Inelastic Scattering of Low Speed Electrons from a Copper Single Crystal

Abstract

The energy distribution of inelastically scattered electrons from a (100) face of a copper single crystal has been investigated by the electrostatic deflection method. Using normal incidence of the primary electrons, observations were made in the neighborhood of two strong diffraction peaks in the (100) azimuth, one at 59.5-ev primary energy and colatitude angle 60°, and one at 114.5 ev and 40.5°. Discrete loss peaks were observed at about 3.0-, 6.0-, 12.3-, and 20.0-ev energy loss with the intensities depending on both primary energy and colatitude angle. An excess of inelastic scattering occurs near the elastically scattered diffraction beams so that maxima are observed in the curves giving the intensity of inelastic scattering as a function of primary energy for constant values of energy loss.
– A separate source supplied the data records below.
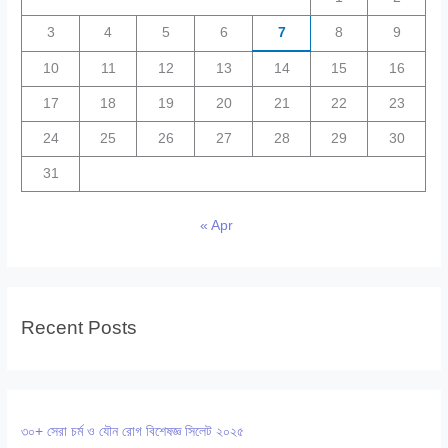
3
4
5
6
7
8
9
10
11
12
13
14
15
16
17
18
19
20
21
22
23
24
25
26
27
28
29
30
31
« Apr
Recent Posts
৩০+ সেরা চর্ম ও যৌন রোগ বিশেষজ্ঞ সিলেট ২০২৫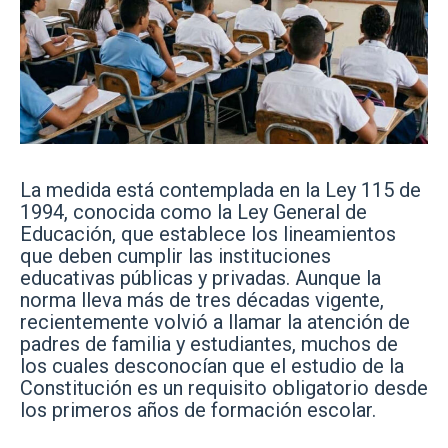
La medida está contemplada en la Ley 115 de
1994, conocida como la Ley General de
Educación, que establece los lineamientos
que deben cumplir las instituciones
educativas públicas y privadas. Aunque la
norma lleva más de tres décadas vigente,
recientemente volvió a llamar la atención de
padres de familia y estudiantes, muchos de
los cuales desconocían que el estudio de la
Constitución es un requisito obligatorio desde
los primeros años de formación escolar.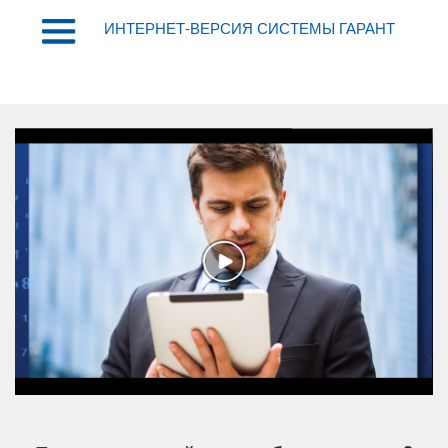
ИНТЕРНЕТ-ВЕРСИЯ СИСТЕМЫ ГАРАНТ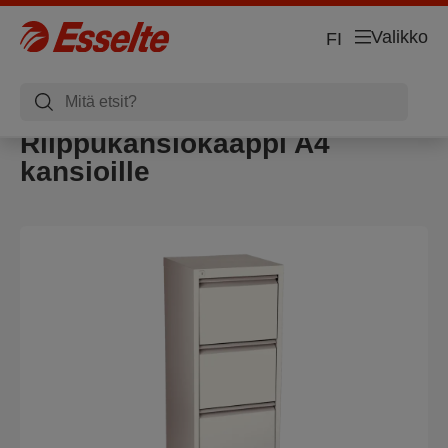
Valikko
FI
Riippukansiokaappi A4
kansioille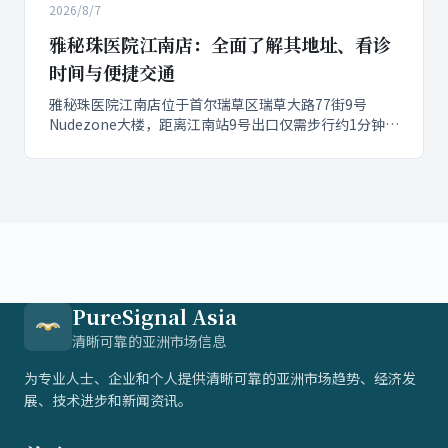
2026/8/7
供了...
雅秘珠医院江南店：全面了解其地址、看诊
时间与便捷交通
雅秘珠医院江南店位于首尔瑞草区瑞草大路77街9号
Nudezone大楼，距离江南站9号出口仅需步行约1分钟，
提供便捷的就诊服务。该院的看诊时间为平日上午10点
至晚上8点（午休14:00-15:00），周六上午10点至下午4
点30分，周日及国定假日休诊，方便患者合理安排咨询
与治疗。
PureSignal Asia
清晰可靠的亚洲市场信息
为专业人士、企业和个人提供清晰可靠的亚洲市场趋势、经济发
展、技术进步和新闻资讯。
Near the 59.5-ev diffraction beam the maxima of the curves for different values of energy loss occur at a constant value of primary energy. This suggests that the inelastic scattering takes place after diffraction, but the fact that the maxima occur at 56 ev instead of 59.5 ev is not understood. For inelastic scattering near the 114.5-ev diffraction beam the results are complex but are approximately explained by assuming (1) inelastic background scattering followed by diffraction, for energy losses below 10 ev, (2) the same as (1) plus diffraction followed by inelastic background scattering, for energy losses above 10 ev. Possible reasons are given for the fact that the maxima for the latter process occur 3.5 ev above the energy for the diffraction maximum.